The lead female was excellent. Nobody has exactly Newton-John's voice, but this woman managed to get the right coloring in the vocals and delivery so that she evokes Newton-John's sound. She's also a good comedian with the right amount of joy and tongue in cheek but never stepping over into commenting on the character or making fun of the outrageousness of the whole story.

Now, my friend who took me was not as enthusiastic about the show as I was --- she enjoyed it, but had more mixed feelings primarily because she has a real distate for bad accents. It's a running joke in the show and I thought it was hysterical, but it just grated on her nerves.

She did enjoy the show but was more reserved in her appreciation that I have been.

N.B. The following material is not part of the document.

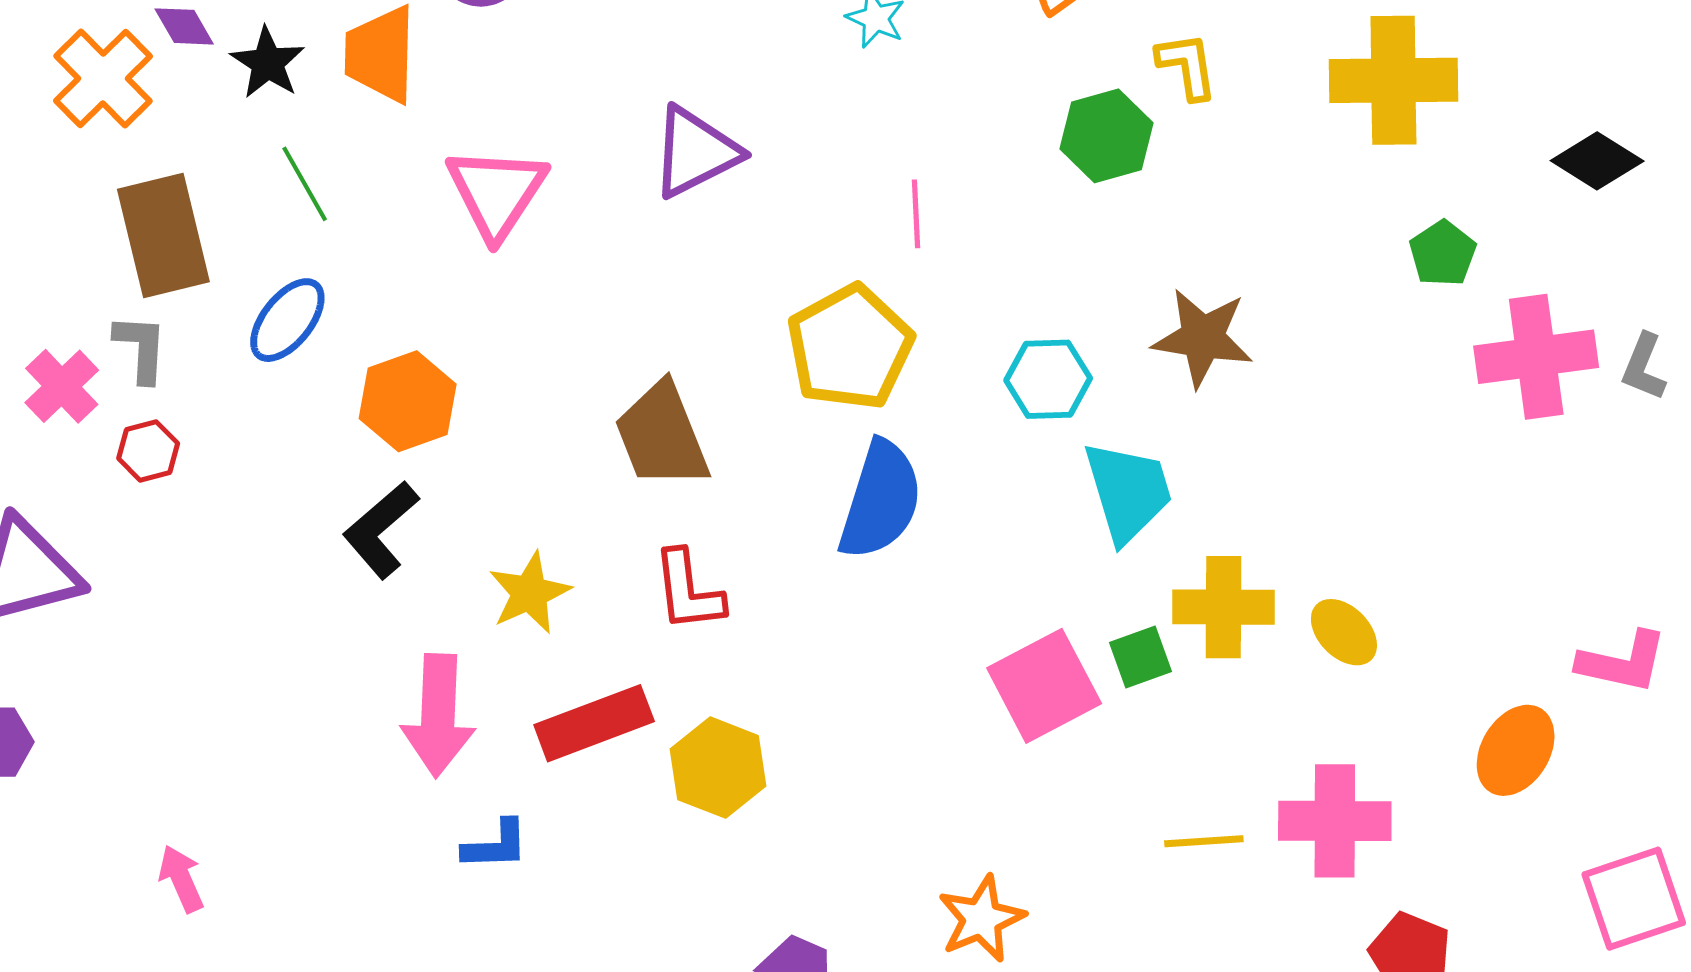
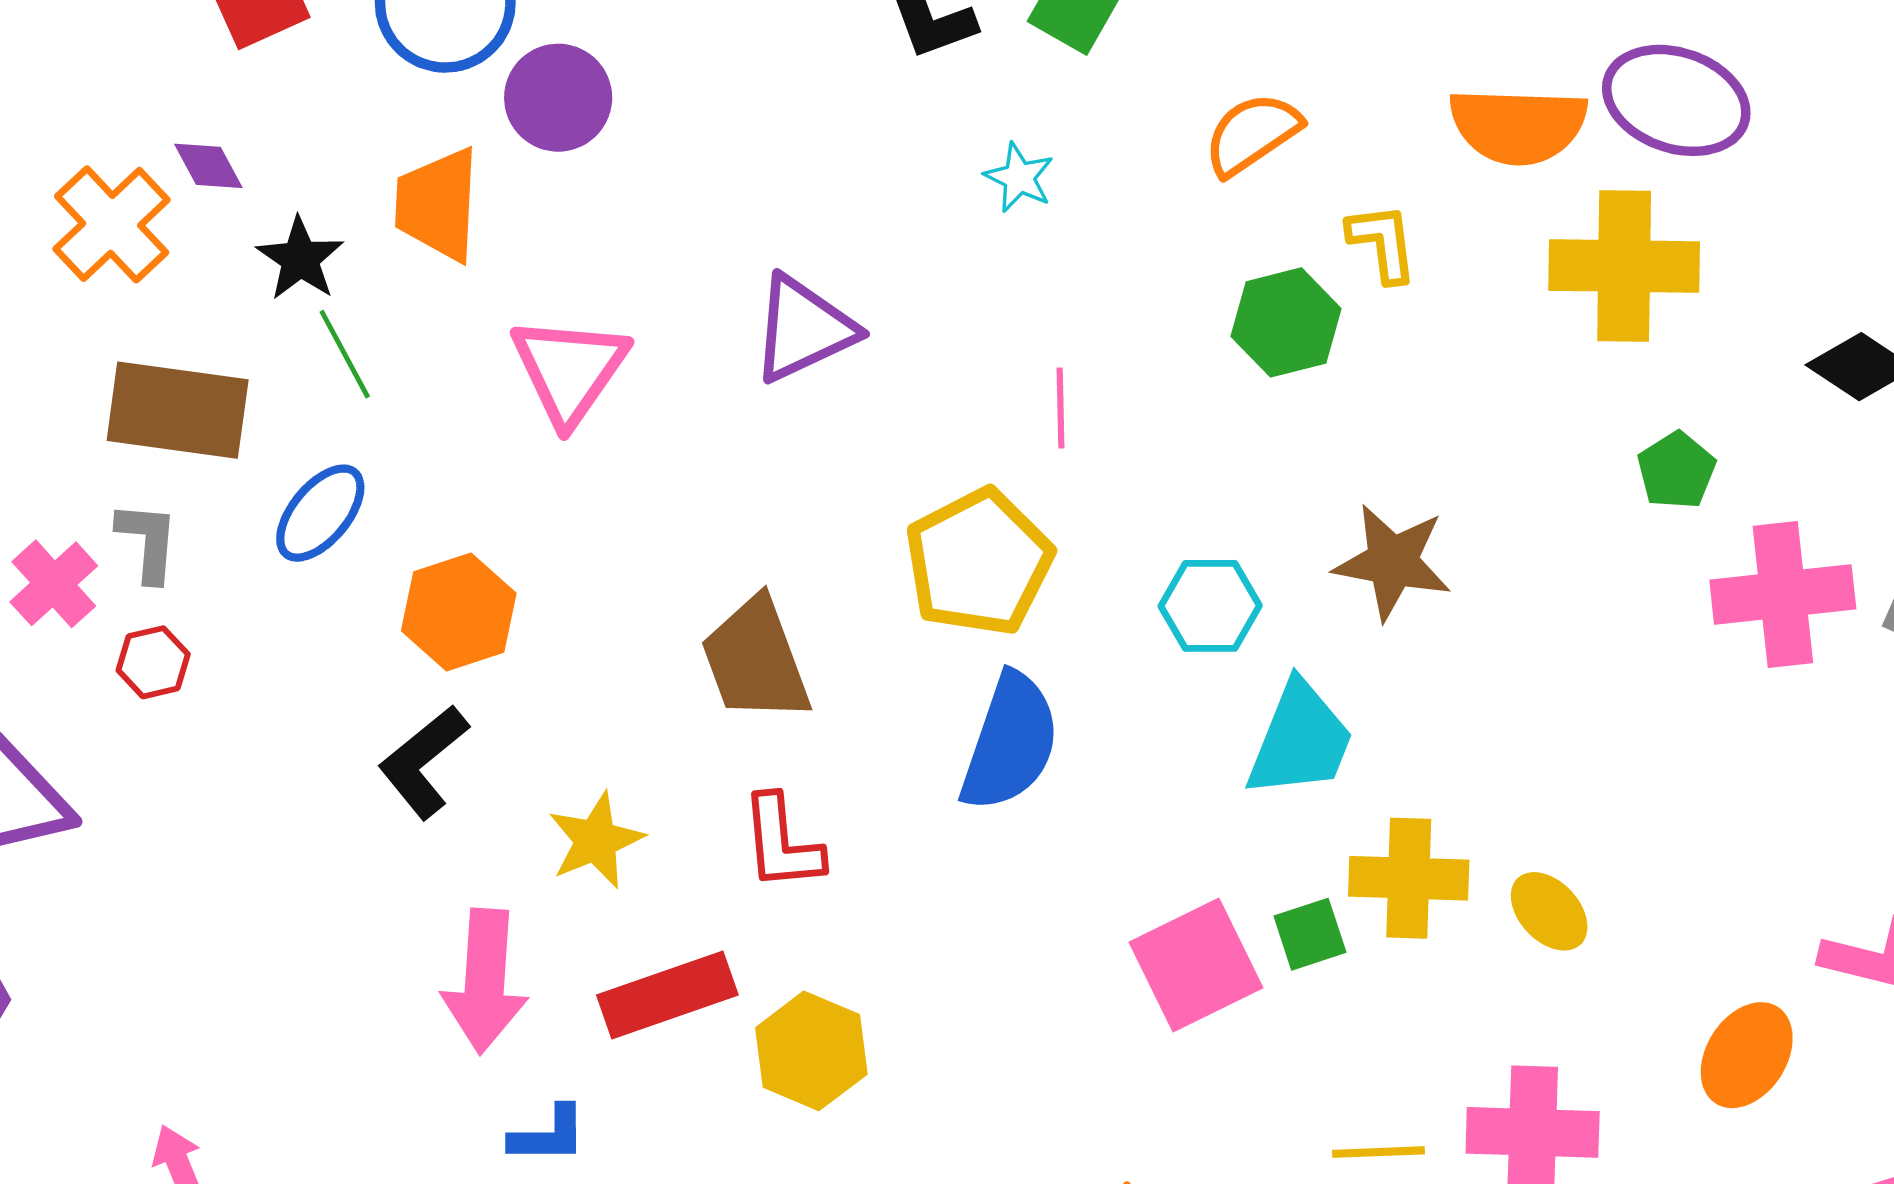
black star: (268, 63) -> (300, 259), moved
brown rectangle: (163, 236) -> (178, 410), turned -70
cyan trapezoid: (1128, 492) -> (1300, 740), turned 37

At any rate, if it's in your season's musicals, don't skip it out of fear. It's well-written with lots of little tid-bits thrown into the script that aren't necessarily about the film ---literary references to Alice in Wonderland and others, oddly enough --- and if you enjoyed the music when it was popular you'll enjoy hearing it again.

And couldn't love a roller-skating finale?

8808. alistairConnor - 1/11/2010 1:18:08 AM

I went to a show before Christmas that I expected to hate, or, at best, to be bored by. It was called "Beatles Symphonie", which already put my teeth on edge. The concept is to render the George Martin orchestrations live, which would have been technically impossible for the Beatles to do in public.

I was happily surprised, to put it mildly. It was the Orchestre Symphonique de Lyon, with a six-piece rock group. Most of the members of the group have day jobs in the orchestra, which helps : they were really really tight.

Yes, they did all your favourites. They hit all the right notes. Everything was perfectly audible, thanks to the wonders of modern sound engineering. And the show was nicely paced: the beginning was dominated by brass, Magical Mystery Tour and so on, and I was just thinking that the strings didn't have much to do, and here's Eleanor Rigby... Next, a couple of straight rock numbers without the orchestra. Sort of beside the point, I thought, but they balanced the concert nicely, otherwise it would have been dominated by the softer, wimpier orchestrations.

What bowled me over was the emotional impact the songs had on me. I found myself singing along with tears rolling down my cheeks. Not sure what that was about, except that this music has been part of my life from my earliest childhood, and has acquired a lot of personal meaning. And the total immersion experience was awesome. Never mind Avatar in 3D.

One minor quibble. The singer did a fine job musically, and carried the show well. But I knew the words better that he did. Apart from the well-known hooks, his renditions suffered from being in "chewing gum" dialect : this is what happens when kids learn pop songs phonetically in a language they don't understand. Things get garbled, half a line migrates to the wrong verse, that sort of thing. It was teeth-grindingly awful for me to listen through, but by the end of the show I took it philosophically. It gave the show authenticity, as a genuinely French tribute to the Beatles.